Cap Rate Calculator
Determine the Capitalization Rate for your real estate investment.
Calculation Summary
Net Operating Income (NOI):
Capitalization Rate:
How to Calculate Cap Rate
The Capitalization Rate (Cap Rate) is one of the most fundamental metrics used in real estate investing to evaluate the profitability and return potential of an income-generating property. It represents the yield of a property over a one-year time horizon assuming the property is purchased with cash.
Understanding the Components
- Net Operating Income (NOI): This is the total income generated by the property (rent, parking fees, laundry) minus all necessary operating expenses (property taxes, insurance, maintenance, property management). It does not include mortgage payments or capital expenditures.
- Current Market Value: This is either the purchase price of the property or the current appraised market value.
- Operating Expenses: These are the day-to-day costs of running the property.
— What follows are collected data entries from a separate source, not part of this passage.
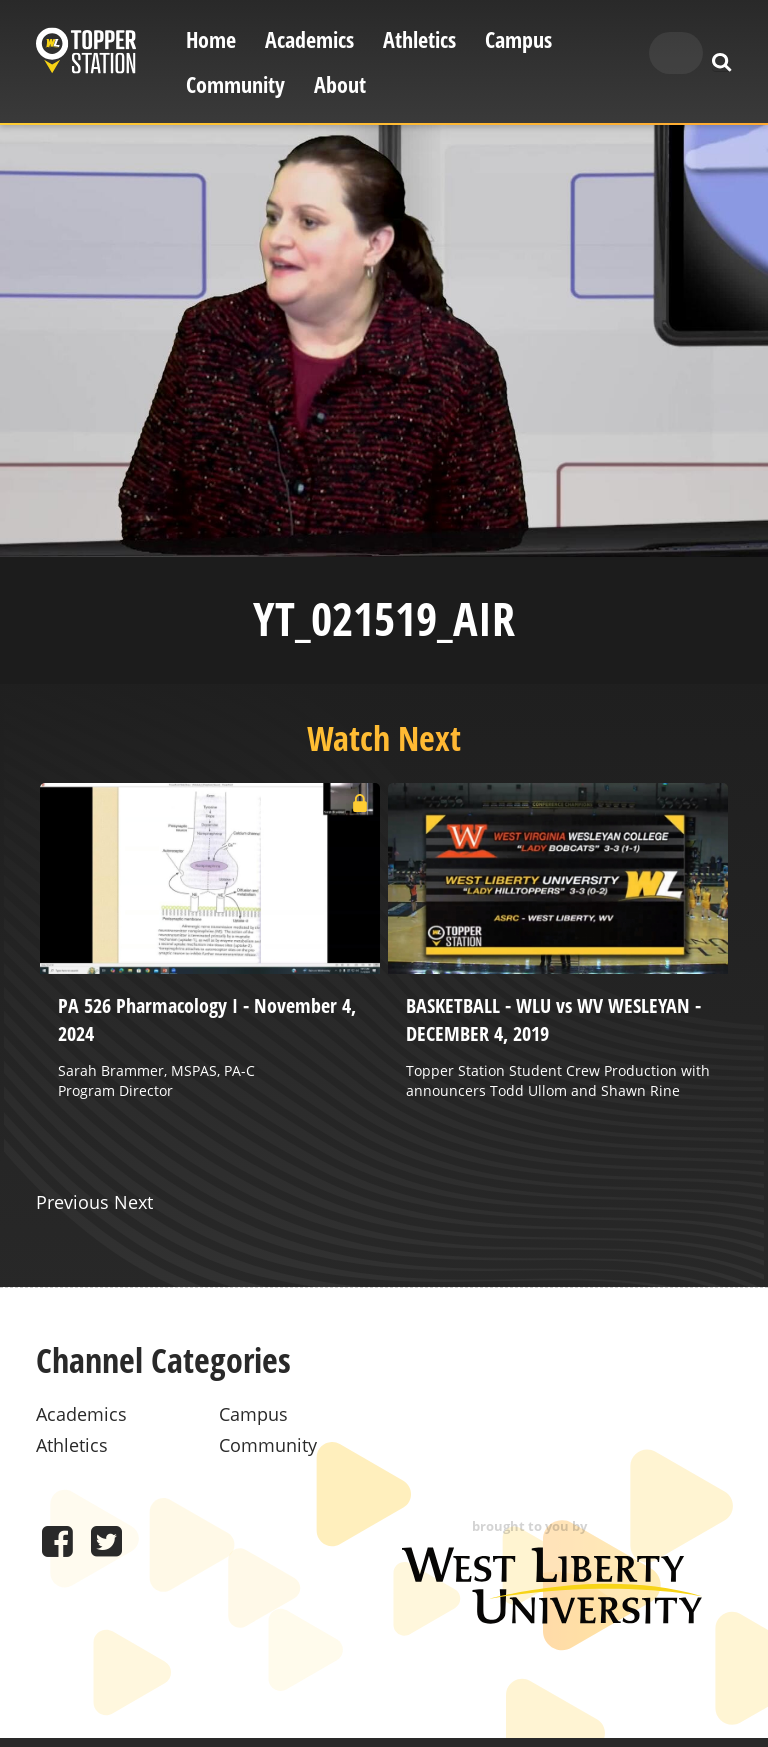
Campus (518, 39)
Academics (309, 39)
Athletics (419, 39)
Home (211, 39)
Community (235, 84)
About (340, 84)
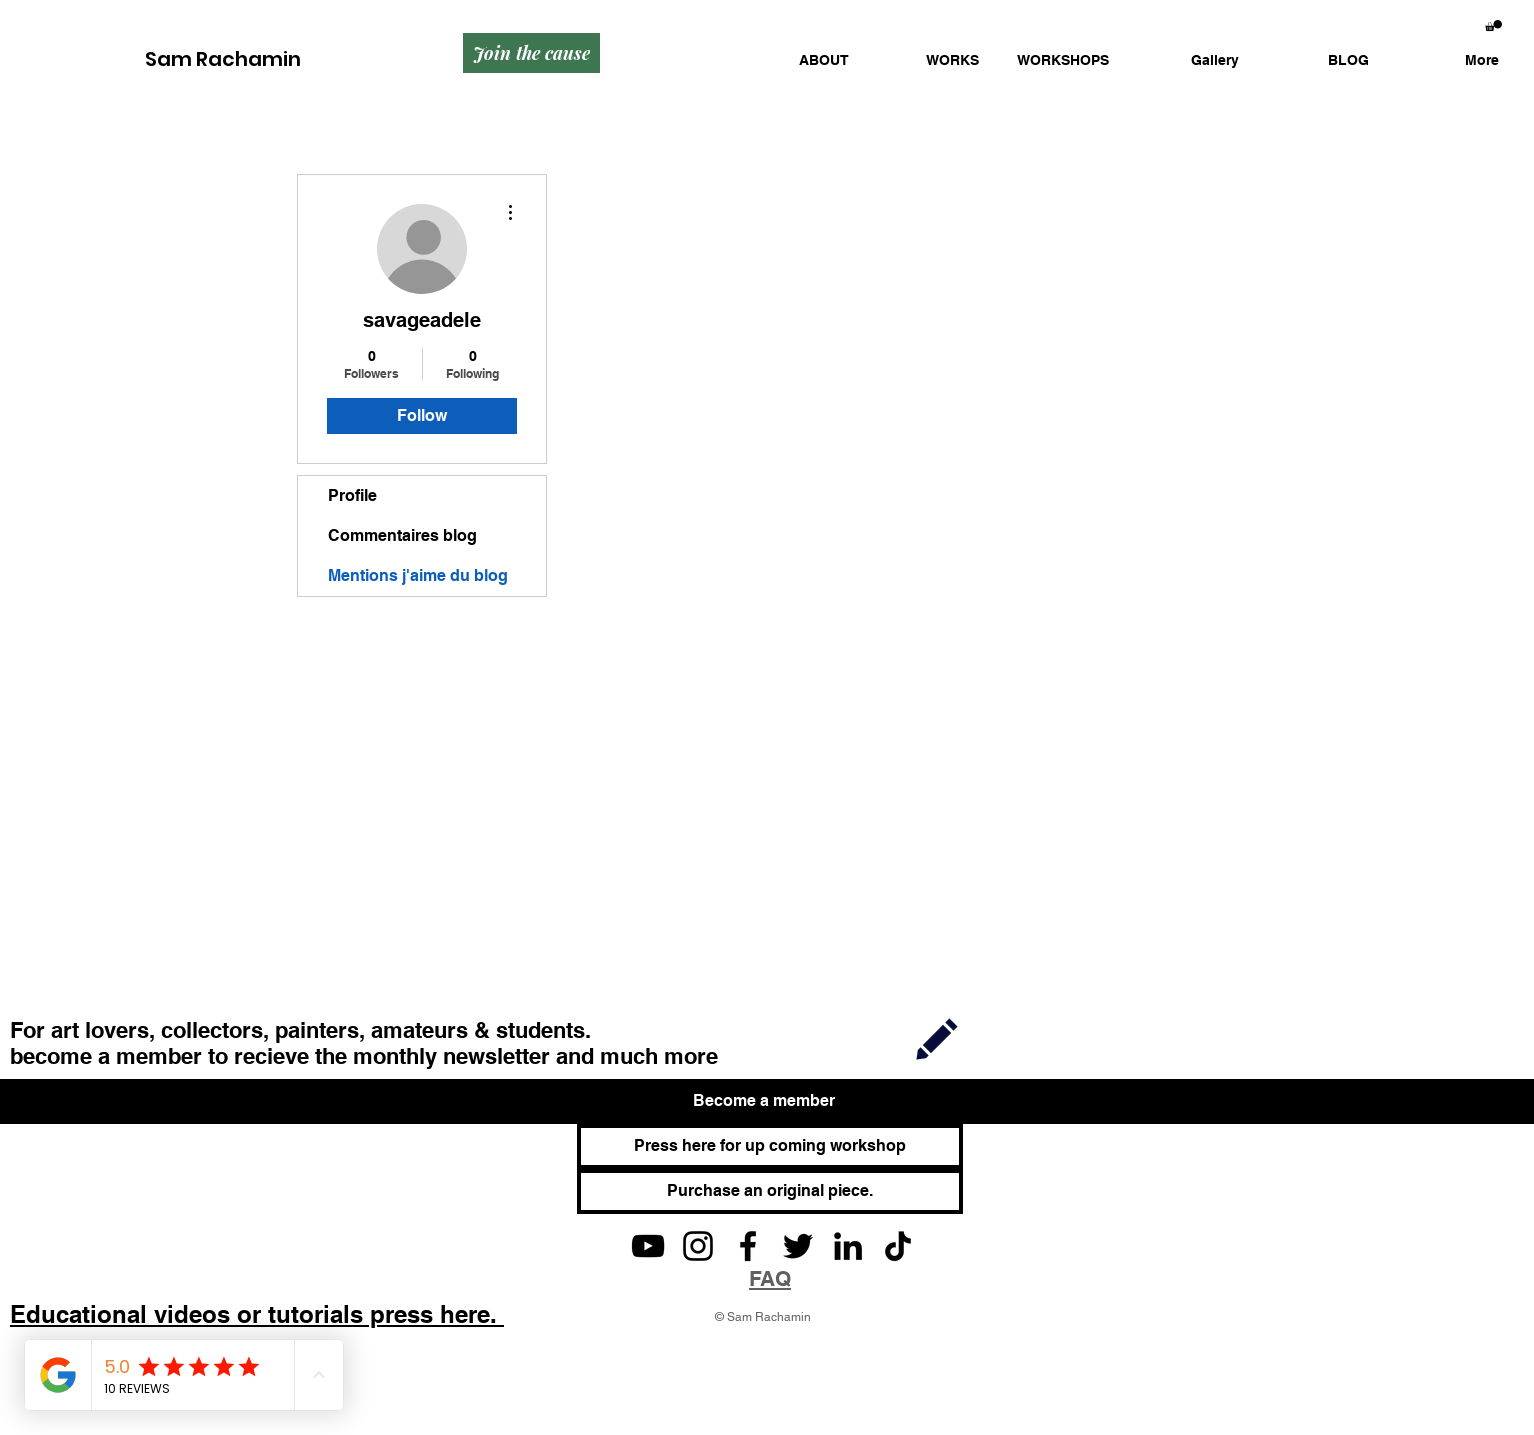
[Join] (937, 1037)
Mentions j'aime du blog (418, 575)
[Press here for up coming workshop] (770, 1146)
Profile (352, 495)
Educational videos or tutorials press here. (257, 1314)
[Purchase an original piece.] (770, 1191)
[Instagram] (698, 1246)
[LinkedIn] (848, 1246)
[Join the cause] (531, 53)
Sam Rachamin (223, 59)
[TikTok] (898, 1246)
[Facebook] (748, 1246)
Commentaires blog (402, 535)
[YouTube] (648, 1246)
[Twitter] (798, 1246)
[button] (929, 60)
Investors often include a "vacancy factor" to account for times when units are not rented.
Real-World Example
Imagine you are looking at a multi-family duplex with the following financial profile:
- Purchase Price: $400,000
- Annual Gross Rent: $48,000
- Operating Expenses: $12,000
First, calculate the NOI: $48,000 – $12,000 = $36,000.
Next, divide the NOI by the purchase price: $36,000 / $400,000 = 0.09.
Finally, multiply by 100 to get the percentage: 9% Cap Rate.
What is a "Good" Cap Rate?
There is no universal "good" cap rate. It depends on the location (market), property type, and the current economic environment. Generally, a higher cap rate (8-10%) implies higher risk but higher potential return, often found in developing areas. A lower cap rate (4-6%) usually indicates lower risk and higher demand, typical for "Class A" properties in major metropolitan hubs like New York or San Francisco.